Il più grave problema dei comunisti in Italia in questo momento storico è lo scoramento, l'idea che ormai si sia destinati a scomparire e che nulla si possa fare per cambiare questa situazione: risultato? Non si fa nulla e la previsione si auto-avvera.

E' necessario recuperare l'entusiasmo e la militanza, intesa come presenza costante sul territorio, nelle scuole e sui luoghi di lavoro, valorizzando i compagni al loro interno e allargando il fronte con parole d'ordine che diano ai destinatari del nostro messaggio la sensazione che "chi non è di Destra è comunista e deve stare coi comunisti".

La forza di un partito comunista si misura innanzitutto nella sua capacità di stare tra la gente, di parlare con loro, di dare loro una prospettiva di società differente da quella attuale. Per troppo tempo abbiamo trascurato la parte militante della nostra attività, che oggi invece va valorizzata per contrastare la maggiore capacità mediatica di personaggi carismatici come Vendola o Grillo. Dobbiamo essere noi migliaia di megafoni di una causa di un mondo migliore, e anche se siamo più piccoli siamo senz'altro di più. E con la nostra presenza riusciremo a uscire dalla crisi della politica da Sinistra, dove Sinistra non è solo una parola da citare, ma un insieme di valori scritti nella Costituzione col sangue dei partigiani che hanno lottato senza farsi alcun problema della loro debolezza mediatica. Loro hanno vinto. Noi possiamo farcela, se lo vogliamo.

mercoledì 8 dicembre 2010

Uniamo le lotte contro il capitale

“Gli studenti veri stanno a casa a studiare”. Con questa frase il Presidente del Consiglio Silvio Berlusconi ha commentato la grande mobilitazione dell’1 dicembre, giorno dell’approvazione alla Camera del ddl Gelmini.
La filosofia della maggioranza di governo, e anche di molti politici in generale, è sintetizzata in questa frase. La scuola sarebbe solo una fucina di nozioni, una fabbrica di voti, pagelle…

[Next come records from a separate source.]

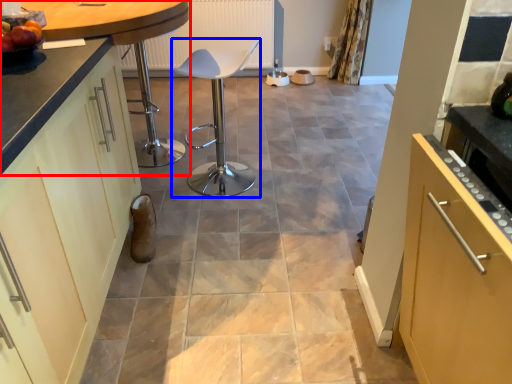 Question: Among these objects, which one is nearest to the camera, countertop (highlighted by a red box) or chair (highlighted by a blue box)?

Choices:
 (A) countertop
 (B) chair

Answer: (A) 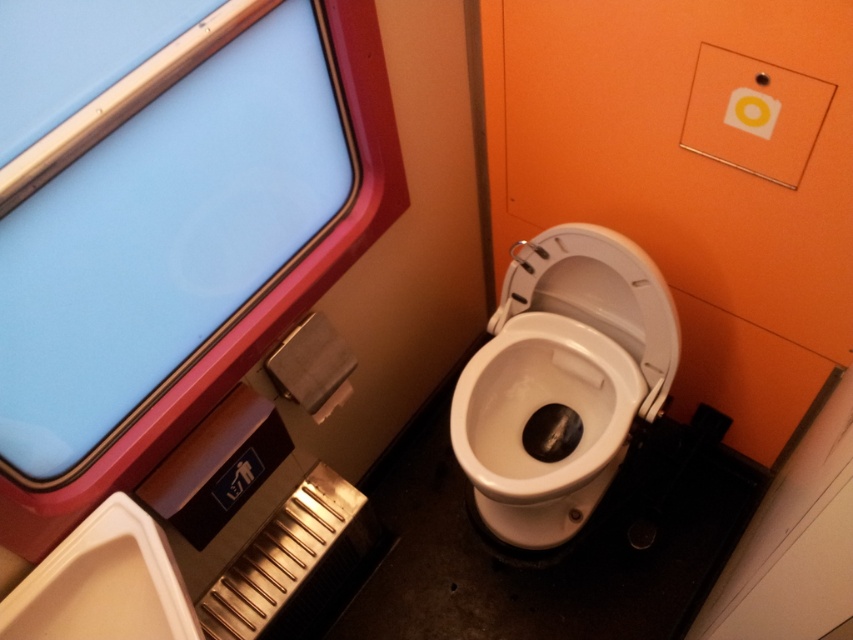 Is blue glass window at upper left positioned in front of white glossy toilet bowl at center?

Yes, it is.

Does point (216, 192) come farther from viewer compared to point (564, 346)?

No, it is not.

Where is `blue glass window at upper left`? The image size is (853, 640). blue glass window at upper left is located at coordinates (163, 240).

La mobilitazione degli studenti e dei lavoratori è però effettivamente meno massiccia quantitativamente rispetto a quanto ci si potrebbe aspettare e in particolare tra questi ultimi fatica ad esprimere tutto il suo potenziale.

Secondo Lorenzo Albanese, insegnante di geografia economica all’ITC di Bari intervistato da dol’s, questo è dovuto alle difficoltà dei sindacati e ad una sfiducia nei confronti dello strumento dello sciopero, un tempo in grado di incidere sulla sopravvivenza stessa di un Governo e oggi molto ridimensionato, oltre che da “un misto di disfattismo e qualunquismo” che spesso tra l’altro si trasmette agli studenti.

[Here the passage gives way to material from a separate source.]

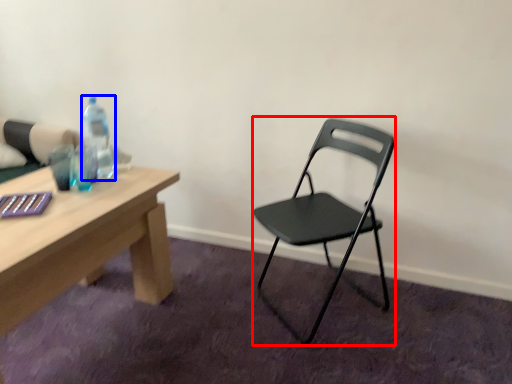 Question: Which object is closer to the camera taking this photo, chair (highlighted by a red box) or bottle (highlighted by a blue box)?

Choices:
 (A) chair
 (B) bottle

Answer: (A) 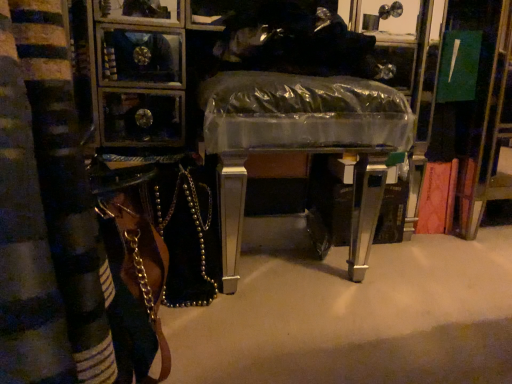 This screenshot has width=512, height=384. Find the location of `free location to the right of clear plastic table at center`. free location to the right of clear plastic table at center is located at coordinates (433, 276). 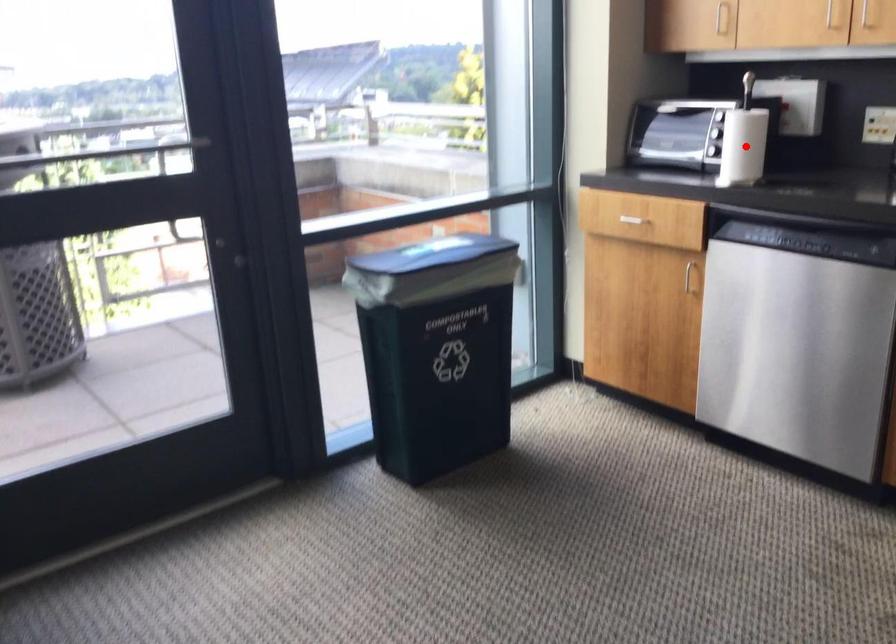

Senz’altro, la mancanza di una reale sponda politica nelle istituzioni dello Stato incide negativamente sulla possibilità di successo della piazza; la lunga serie di sconfitte del movimento sindacale e studentesco ha prodotto un grande scetticismo rispetto alla reale efficacia degli strumenti tradizionali.

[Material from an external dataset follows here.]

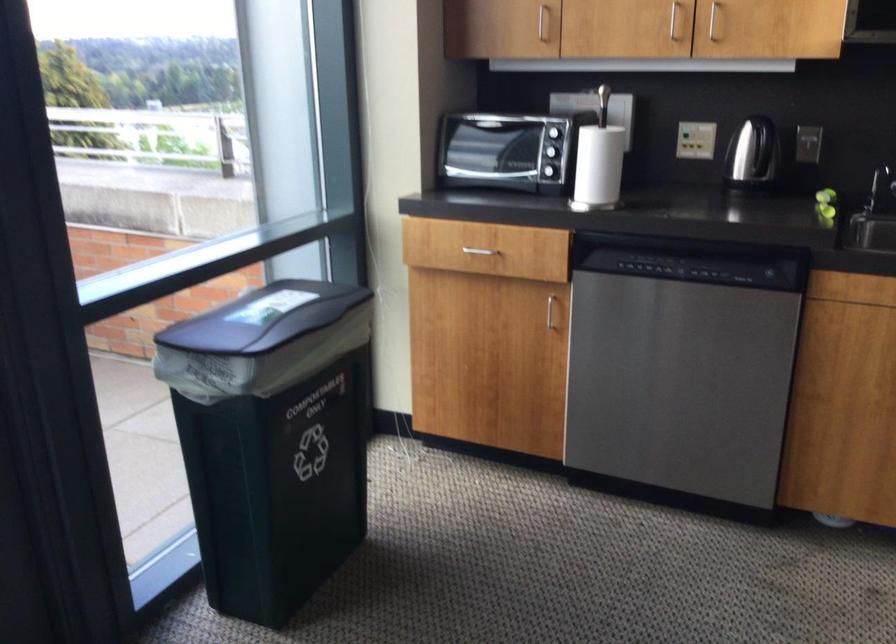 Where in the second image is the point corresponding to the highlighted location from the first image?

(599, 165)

Altro punto dolente è la difficoltà stessa dell’unire le rivendicazioni dei lavoratori e degli studenti: come dice Albanese, spesso i docenti non godono della stima e della fiducia degli studenti e questo mina la loro capacità di unire le forze.

Appare comunque evidente l’assoluta necessità di portare avanti una battaglia per il futuro delle giovani generazioni, lavorando a ricucire gli strappi e a mediare i conflitti tra studenti e lavoratori in modo che possano lottare uniti contro gli attacchi condotti alla scuola e alla cultura, e quindi in prospettiva alla stessa Costituzione repubblicana, dal blocco di potere che al momento guida il Paese.